As far as I can tell, the solution would be: (1) brush daily, so when he gets dirty it won't hurt to go straight in the bath; (2) bathe often.

Not that I live up to this myself.


----------



## SECRETO (Aug 20, 2008)

I've heard to spray a leave on condioner before brushing everytime to elimate breakage. I haven't started that yet myself but Im going to give it a try. 

Sometimes I bathe before brushing. I do use a condition after I shampoo and haven't had any issues yet. I think its better to brush before but I do it both ways.


----------



## Blue Fox (Oct 22, 2008)

I have been using the dryer to blow out any dust before I start brushing as I understand you shouldn't brush a dirty dry coat. When the coat is damp it has more elasticity so is less likely to break, and if your brushing dirty fur it's more likely to catch and you'll cause breakage.

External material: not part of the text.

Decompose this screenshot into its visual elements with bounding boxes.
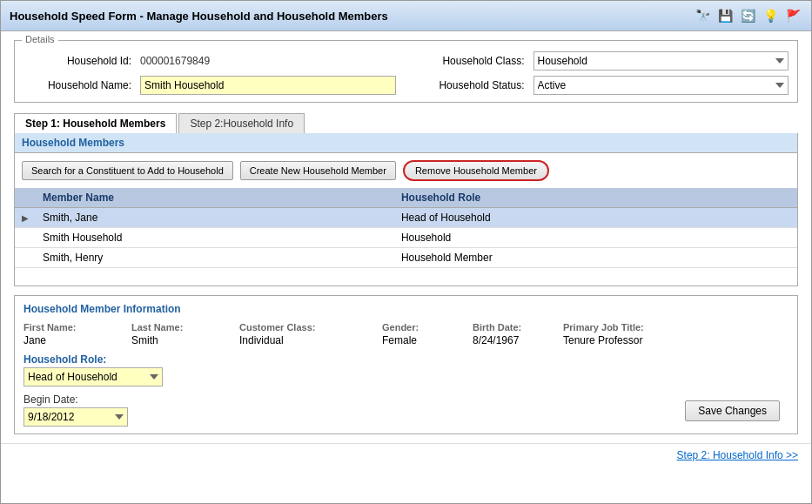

So I have some watered down conditioner I use after I blow out the coat and just spray lightly each section as I brush out - this is all before the bath - no wonder it takes me forever LOL. I have read that unless you have a major matted mess of a coat it is OK to bath then brush, as long as your very thorough when you do brush to get any mats out otherwise they just dry matted and get even worse.


----------



## SECRETO (Aug 20, 2008)

I just heard the same thing. If you need to bathe first then make sure you use a conditioner after you shampoo. Im going to start misting the coat prior to brushing as well. I keep forgetting to get a good spray bottle though.


----------



## CurlyDog (Aug 20, 2008)

Yeah, I was wondering about the conditioner mixed in the spray bottle. I wonder if you need a certain kind of sprayer to keep it from getting clogged up?


----------



## highhorse (Sep 17, 2008)

If your dog is around the 12 month mark and has a reasonably long coat, I would brush every time before bathing. If you bathe when there is trapped puppy coat in the hair, mats will get worse when they are wet and almost impossible to get out. At the moment, I'm trying a mink oil conditioner that is supposed th work wonders on the coat. We'll see.


----------



## Blue Fox (Oct 22, 2008)

I am on a grooming forum also and some of the professionals say if you put in a really good leave in conditioner and then force dry the dog while they are wet and still in the bath it helps to push the mats to the outer ends of the coat making them easier to brush out. I must say I have never tried this but they swear by it. I reckon the easiest way is to brush daily during coat change so the mats don't become a major issue - having said that my pup is not yet 4 months old so no dreaded coat change here yet!


----------



## Blue Fox (Oct 22, 2008)

CurlyDog said:


> Yeah, I was wondering about the conditioner mixed in the spray bottle. I wonder if you need a certain kind of sprayer to keep it from getting clogged up?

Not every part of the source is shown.